*** Opening of THE DATA ***

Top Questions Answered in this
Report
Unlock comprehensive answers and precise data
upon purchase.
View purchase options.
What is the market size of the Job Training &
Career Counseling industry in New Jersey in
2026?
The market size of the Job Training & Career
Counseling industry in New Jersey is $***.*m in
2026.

*** Close of THE DATA ***

Copy each line of the records that has "Training" in it.

What is the market size of the Job Training &
The market size of the Job Training & Career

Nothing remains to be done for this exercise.